Birthdays
Don Cheadle b. 1964 (Iron Man 2 & 3)
Tom Sizemore b. 1961 (Strange Days, Red Planet)
Kim Delaney b. 1961 (Mission to Mars, Darkman II)
Hinton Battle b. 1956 (Buffy)
Jeff Fahey b. 1952 (Planet Terror, The Lawnmower Man, Under the Dome, Revolution, Lost, Darkman III)
Madeleine L'Engle b. 1918 died 6 September 2007 (A Wrinkle in Time)
C.S. Lewis b. 1898 died 22 November 1963 (Narnia, The Screwtape Letters)
The living on today's list are actors, the dead are writers, and I decided the Picture Slot should go to Madeleine L'Engle, the writer whose work I like best. Next year I might go fanboy and put up a picture of Hinton Battle from the musical episode of Buffy the Vampire Slayer, but I make no promises. C.S. Lewis is part of an odd bit of obituary trivia, dying on one of those days when there actually was a Group of Three with himself, J.F.K. and Aldous Huxley.

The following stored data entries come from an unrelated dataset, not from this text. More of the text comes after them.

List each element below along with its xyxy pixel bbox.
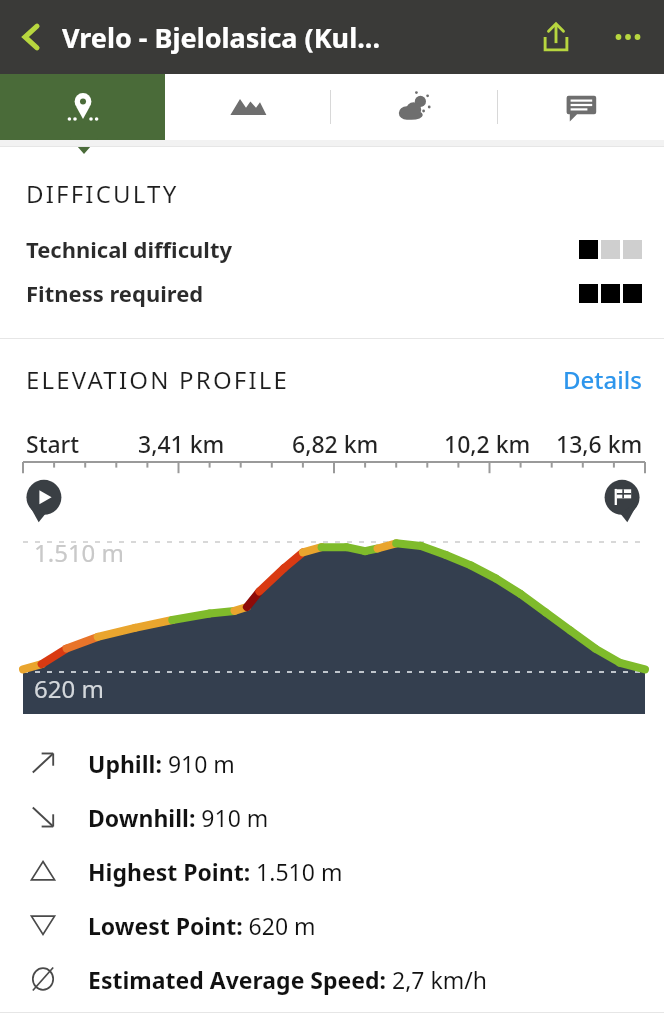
staticText: Uphill: 910 m <box>88 748 235 779</box>
staticText: Downhill: 910 m <box>88 802 269 833</box>
staticText: Lowest Point: 620 m <box>88 910 316 941</box>
button[interactable]: Elevation <box>165 74 330 140</box>
button[interactable]: Back <box>0 0 62 74</box>
staticText: 10,2 km <box>444 428 531 458</box>
staticText: 620 m <box>34 672 104 705</box>
staticText: 1.510 m <box>34 536 125 569</box>
staticText: Estimated Average Speed: 2,7 km/h <box>88 964 488 995</box>
staticText: 3,41 km <box>138 428 225 458</box>
staticText: Vrelo - Bjelolasica (Kul... <box>62 19 520 56</box>
button[interactable]: Comments <box>498 74 664 140</box>
button[interactable]: Share <box>520 0 592 74</box>
staticText: Fitness required <box>26 278 204 308</box>
staticText: 13,6 km <box>556 428 643 458</box>
button[interactable]: Details <box>563 363 642 396</box>
staticText: Details <box>563 363 642 396</box>
staticText: Technical difficulty <box>26 234 232 264</box>
staticText: ELEVATION PROFILE <box>26 363 290 396</box>
button[interactable]: Weather <box>331 74 497 140</box>
button[interactable]: Route <box>0 74 165 140</box>
staticText: Highest Point: 1.510 m <box>88 856 343 887</box>
button[interactable]: More options <box>592 0 664 74</box>
staticText: DIFFICULTY <box>26 177 179 210</box>
staticText: 6,82 km <box>292 428 379 458</box>
staticText: Start <box>26 428 80 458</box>
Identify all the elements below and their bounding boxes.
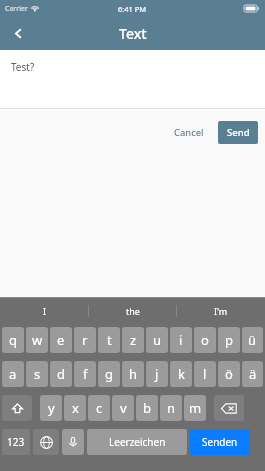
staticText: e (57, 331, 65, 349)
button[interactable]: o (194, 327, 216, 353)
button[interactable]: ä (242, 361, 263, 387)
staticText: i (179, 331, 183, 349)
button[interactable]: ö (218, 361, 240, 387)
staticText: k (178, 365, 185, 383)
staticText: v (120, 399, 127, 417)
staticText: I (43, 305, 47, 317)
button[interactable]: j (146, 361, 168, 387)
button[interactable]: r (74, 327, 96, 353)
staticText: Leerzeichen (109, 435, 166, 449)
button[interactable]: Dictate (62, 429, 84, 455)
button[interactable]: f (74, 361, 96, 387)
staticText: y (48, 399, 55, 417)
staticText: b (143, 399, 151, 417)
staticText: q (9, 331, 17, 349)
button[interactable]: l (194, 361, 216, 387)
staticText: u (153, 331, 162, 349)
button[interactable]: t (98, 327, 120, 353)
staticText: ä (249, 365, 257, 383)
button[interactable]: x (64, 395, 86, 421)
staticText: ö (225, 365, 233, 383)
button[interactable]: d (50, 361, 72, 387)
button[interactable]: I'm (177, 298, 265, 323)
button[interactable]: Cancel (166, 121, 212, 144)
button[interactable]: g (98, 361, 120, 387)
staticText: ü (248, 331, 257, 349)
button[interactable]: Backspace (214, 395, 244, 421)
button[interactable]: w (26, 327, 48, 353)
button[interactable]: I (0, 298, 89, 323)
button[interactable]: y (40, 395, 62, 421)
staticText: the (126, 305, 140, 317)
staticText: Senden (202, 435, 238, 449)
staticText: m (189, 399, 202, 417)
staticText: o (201, 331, 209, 349)
button[interactable]: a (2, 361, 24, 387)
button[interactable]: e (50, 327, 72, 353)
button[interactable]: c (88, 395, 110, 421)
staticText: I'm (214, 305, 228, 317)
button[interactable]: Shift (2, 395, 32, 421)
staticText: r (82, 331, 88, 349)
button[interactable]: 123 (2, 429, 30, 455)
staticText: l (203, 365, 207, 383)
staticText: z (130, 331, 137, 349)
button[interactable]: z (122, 327, 144, 353)
button[interactable]: ü (242, 327, 263, 353)
staticText: p (225, 331, 233, 349)
staticText: 123 (7, 435, 25, 449)
button[interactable]: n (160, 395, 182, 421)
button[interactable]: p (218, 327, 240, 353)
button[interactable]: b (136, 395, 158, 421)
staticText: Send (227, 126, 250, 139)
staticText: s (34, 365, 41, 383)
button[interactable]: Send (218, 121, 258, 144)
button[interactable]: Senden (190, 429, 250, 455)
button[interactable]: u (146, 327, 168, 353)
staticText: 6:41 PM (118, 4, 147, 14)
staticText: Test? (11, 60, 35, 74)
staticText: w (32, 331, 43, 349)
staticText: n (167, 399, 176, 417)
button[interactable]: Leerzeichen (87, 429, 187, 455)
staticText: h (129, 365, 138, 383)
staticText: g (105, 365, 113, 383)
button[interactable]: h (122, 361, 144, 387)
staticText: x (72, 399, 79, 417)
button[interactable]: q (2, 327, 24, 353)
button[interactable]: i (170, 327, 192, 353)
button[interactable]: Change keyboard (33, 429, 59, 455)
staticText: Carrier (5, 4, 28, 14)
button[interactable]: the (89, 298, 177, 323)
staticText: j (155, 365, 159, 383)
button[interactable]: Back (0, 17, 36, 50)
button[interactable]: k (170, 361, 192, 387)
staticText: t (107, 331, 112, 349)
button[interactable]: s (26, 361, 48, 387)
staticText: f (83, 365, 88, 383)
button[interactable]: Test? (0, 50, 265, 108)
staticText: a (9, 365, 17, 383)
button[interactable]: v (112, 395, 134, 421)
staticText: Cancel (174, 126, 204, 139)
staticText: Text (119, 24, 147, 43)
staticText: d (57, 365, 65, 383)
button[interactable]: m (184, 395, 206, 421)
staticText: c (96, 399, 103, 417)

Many happy returns to the living on the list.
Predictor: Billy Graham at the 1998 TED talk
Prediction: "The future will be wonderful, but I won't be here to see it."
Reality: Well, it's fifteen years later and the Reverend Graham is still here, so he still got to see some future. He also predicted we were about to go to war with Iraq as of February 1998, and since we bombed them in December 1998, he gets a half point for that. For an actual war, we'd have to wait for Graham's pal George W. Bush to be elected, for us to be attacked by Islamic extremists and for us to blame Saddam Hussein for the attack on some of the flimsiest evidence in recorded history.
He was 80 when he gave this talk and he made a list of ways he was slowing down. I'm not 60 yet and I understand the diminishing abilities thing, I just don't gripe about it in public much past the occasional "Jeez, I'm old". Some might say it would be unfair of me to call the Reverend Graham a whiny little name-dropping drama queen, but then again, it's not fair to the world that Billy hasn't taken his no account son Franklin aside and told that turd to keep his racist pie hole shut.
Yes, life is unfair in many ways.
Looking one day ahead... INTO THE FUTURE!
Back to 1893 to hear from a captain of industry whose name has survived to this day.
Join us then... IN THE FUTURE!
A wrinkle in Time is a simply classic book.
ReplyDelete...wasn't Don Cheadle in Iron Man 2 also?
Also, C.S. Lewis was responsible for the Silent Planet trilogy. Ostensibly sci fi, at least.
Cheadle's C.V. is updated. With the writers, I always pick and choose.
DeleteThanks, ZR.
fair enough. Although Out Of The Silent Planet had a certain charm (part of which may be its brevity), the subsequent books were... umm, kind of preachy.